Github Link/Download

                    
import re
import numpy
import sympy

indefinite_entry = True


def separate_chemical_equation(equation: str) -> dict[str]:
    if equation is None or not equation.strip():
        print("[ERROR]: An invalid equation was entered.")
        return None

    reactants: dict[str] = {}
    product: dict[str] = {}
    
    try:
        raw_split_equation = (equation.upper()).split("->")
        reactants = [item.strip() for item in raw_split_equation[0].split("+")]
        products = [item.strip() for item in raw_split_equation[1].split("+")]
    except:
        print("[ERROR] An invalid equation was entered.")
        return None

    if reactants is None or products is None:
        print("[ERROR]: Could not separate the chemical reactants or products.")
        return None
    return reactants, products


def format_chemical_equation(rxn_segment: dict[str]) -> list:
    if rxn_segment is None:
        print("[ERROR]: An invalid equation half was entered.")
        return None
    formatted_equation: list = []
    
    for part in rxn_segment:
        chemical_match = re.match(r'^(\d+)?\s*(.*)', part.strip())
        if not chemical_match:
            continue
            
        coeffecient = int(chemical_match.group(1)) if chemical_match.group(1) else 1
        chemical_formula = chemical_match.group(2)
        
        atom_matches = re.findall(r'([A-Z][a-z]*)(\d*)', chemical_formula)
        organized_atoms: list = []
        
        for symbol, subscript in atom_matches:
            count = int(subscript) if subscript else 1
            total_count = count * coeffecient
            
            organized_atoms.append({"coeffecient": total_count, "atom": symbol.lower()})
            
        if organized_atoms is not None:
            formatted_equation.append(organized_atoms)


    if formatted_equation is None:
        print("[ERROR]: Could not format a chemical equation half.")
        return None  
    return formatted_equation


def construct_equation_matrix(rxn_reactants: list, rxn_products: list):
    if rxn_reactants is None or rxn_products is None:
        print("[ERROR]: The reaction products or reactants cannot be used.")
        return None
    
    combined_atoms = set()
    for part in rxn_reactants + rxn_products:
        for entry in part:
            combined_atoms.add(entry['atom'])

    sorted_atoms = sorted(list(combined_atoms))
    atom_index = {atom: i for i, atom in enumerate(sorted_atoms)}

    elements_present = len(sorted_atoms)
    element_amount = len(rxn_reactants) + len(rxn_products)

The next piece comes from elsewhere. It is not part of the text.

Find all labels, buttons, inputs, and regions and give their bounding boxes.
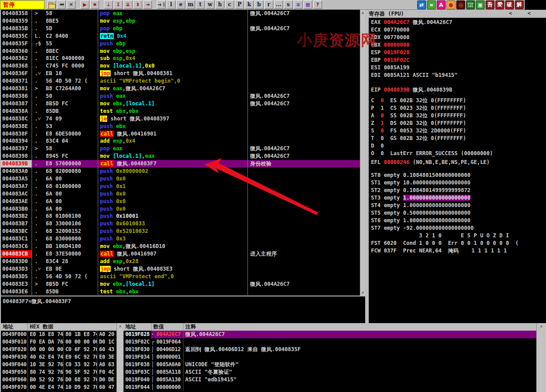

    equation_matrix = sympy.zeros(elements_present, element_amount)
    current_col = 0
    for molecule_list in rxn_reactants:
        for entry in molecule_list:
            row_idx = atom_index[entry['atom']]
            equation_matrix[row_idx, current_col] += entry['coeffecient']
        current_col += 1

    for molecule_list in rxn_products:
        for entry in molecule_list:
            row_idx = atom_index[entry['atom']]
            equation_matrix[row_idx, current_col] -= entry['coeffecient']
        current_col += 1


    if sorted_atoms is None or equation_matrix is None:
        print("[ERROR]: Could not format a chemical equation matrix.")
        return None  
    return equation_matrix


def solve_chemical_equation(chemical_matrix):
    if chemical_matrix is None:
        print("[ERROR]: An invalid chemical equation matrix was passed.")
        return None

    null_space = chemical_matrix.nullspace()
    balanced_coeffecients = 0

    if null_space:
        solution = null_space[0]
        denominator = sympy.lcm([val.q for val in solution])
        balanced_coeffecients = solution * denominator

        
    if balanced_coeffecients is None or balanced_coeffecients == 0:
        print("[WARNING]: No possible solutions were found.")
        return None
    return balanced_coeffecients

def format_solved_chemical_equation(final_coeffecients, raw_reactants: list, raw_products: list):
    all_molecules = raw_reactants + raw_products
    formatted_parts: list[str] = []
    for i in range(len(all_molecules)):
        display_coeffecient = str(final_coeffecients[i]) if int(final_coeffecients[i]) > 1 else ""
        formatted_parts.append(f"{display_coeffecient}{all_molecules[i]}")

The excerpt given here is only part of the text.